ところがこの患者さんはこのマイオブレース・アクティビティーズの装置だけが売っている医院を近くで見つけそれが80,000円で売っているそうなのですが、それを買うそうなのです。子供のために。トレーニング法をこちらではかなり包み隠さず聞かれたら教えたりしているのでそれを子供に伝えて自分が指導すればうまくいくのではないかと言うことなのです。ちなみにこの方はご自身が針金を使って矯正をしていますが、当院では針金やインビザラインなどのマウスピース矯正を受けたとしてもすべての患者さんに治療終了後にいかに長持ちするかと言う重要な観点の上から筋機能療法、マイオブレース矯正の指導トレーニングをかなりの部分、サービスとして教えています。
先程の約2年間で行われる小学校低学年の矯正治療は約400,000円ほどと言いましたが相場でも大体それぐらいに近い額で、その治療費のほとんどはトレーニングの2年間のプログラムの費用と言っても過言ではなく、装置の費用と言うよりは指導料の部分です。ちなみに例えば塾で言えば塾の教科書代、テキスト代等が仮に2万円だとすると実際の塾に1年間行けば600,000円かかるとしまして、そのような費用負担になるのではないかと思いますが、テキストだけを買って母親が教えるから残りの600,000円を払わないでも成果が出るのではないだろうかと言う話になるかと思います。残念ながらこれは難しいと思います。というのも他院で治療している矯正中の患者さんがよく途中から医院を変わりたいと相談に来ることがあるのです。
そうすると、残念ながら装置を買っていくら、指導料は別途1回5000円と10,000円とかと言う請求を受けているようなのですが1回や2回位指導を受けたから、成果が出ると言うようなものではないのです。やはり成長期2年間と言う期間を経過を見ながらやっていくことがプログラム全体としてもう仕組みとなっているので、その部分だけを買ったりしてなんとかすると言う事は不可能なわけです。ですが入り口部分としての安さに魅力を感じてしまい、そのような行動をとっている保護者の方がたまに見受けられるようです。非常に残念でなりません。そして結局当院に再度受診をすることになるわけですが、そうするとやはりどうしてもプログラムとしての費用なので全体の費用がかかってしまいます。
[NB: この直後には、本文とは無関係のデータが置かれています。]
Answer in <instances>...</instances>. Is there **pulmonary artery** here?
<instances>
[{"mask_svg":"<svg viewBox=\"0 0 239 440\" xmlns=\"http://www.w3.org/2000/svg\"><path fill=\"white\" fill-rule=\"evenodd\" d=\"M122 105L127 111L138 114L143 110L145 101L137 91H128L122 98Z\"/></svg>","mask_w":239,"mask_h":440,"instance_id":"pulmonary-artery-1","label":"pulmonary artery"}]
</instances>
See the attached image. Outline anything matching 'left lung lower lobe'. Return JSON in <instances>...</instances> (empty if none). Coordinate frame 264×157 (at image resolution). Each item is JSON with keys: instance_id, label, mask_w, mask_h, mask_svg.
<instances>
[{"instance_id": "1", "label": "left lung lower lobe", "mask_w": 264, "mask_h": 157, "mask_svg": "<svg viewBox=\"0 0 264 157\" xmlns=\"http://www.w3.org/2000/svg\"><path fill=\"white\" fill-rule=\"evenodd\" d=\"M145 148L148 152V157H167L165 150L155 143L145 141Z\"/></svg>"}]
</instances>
よくよく考えて欲しいのですが、もし保護者の方が子供を塾に通わせる場合あるいはスポーツを本格的にやらせようと思っている場合、より安い塾に入れるでしょうか?それよりもその子に成果の出るところを選んだ方が良いのではないでしょうか。高ければ良いと言うわけでは無いですが、安いと言う事はかなり私は危険ではないかと思っています。なぜなら安いと言う事はそのもの自体をその金額で渡すことができるのですが、それ以上のサービス内容、使い方、今後やらなければいけないこと、困ったときにどうしたらいいかなどフォローは何もないと言うことです。これが日本の矯正と、世界の医療における差としての非常に重篤な問題点です。
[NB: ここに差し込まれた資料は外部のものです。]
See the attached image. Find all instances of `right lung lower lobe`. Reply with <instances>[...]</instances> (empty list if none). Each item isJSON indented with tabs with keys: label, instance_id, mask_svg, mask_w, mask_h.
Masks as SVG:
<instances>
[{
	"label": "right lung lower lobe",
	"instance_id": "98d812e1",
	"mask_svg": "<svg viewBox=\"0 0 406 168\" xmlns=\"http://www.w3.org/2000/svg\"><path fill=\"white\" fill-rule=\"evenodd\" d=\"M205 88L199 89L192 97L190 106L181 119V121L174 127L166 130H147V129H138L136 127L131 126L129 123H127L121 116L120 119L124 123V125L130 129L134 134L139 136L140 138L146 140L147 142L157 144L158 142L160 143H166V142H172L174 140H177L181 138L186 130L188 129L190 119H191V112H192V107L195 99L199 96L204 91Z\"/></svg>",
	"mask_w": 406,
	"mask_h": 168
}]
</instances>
診断や情報、指導にこそとても価値があり、かつそのことをするために実は下準備や研究教育などにとても費用がそもそもかかっているわけです。そういった形にはなっていない部分に対しての費用を払おうとしない文化が日本にはあるかと思います。一方矯正の先進国アメリカなどではむしろ診断であるとかアドバイスに対してとても高い費用がかかり、全体の総費用の分配の中でそちらに当てられています。スポーツで言えばコーチをしてアドバイスする人間に高いチャージを支払っている有名選手はいっぱいいます。
診査、診断、アドバイスにこそ、価値があります。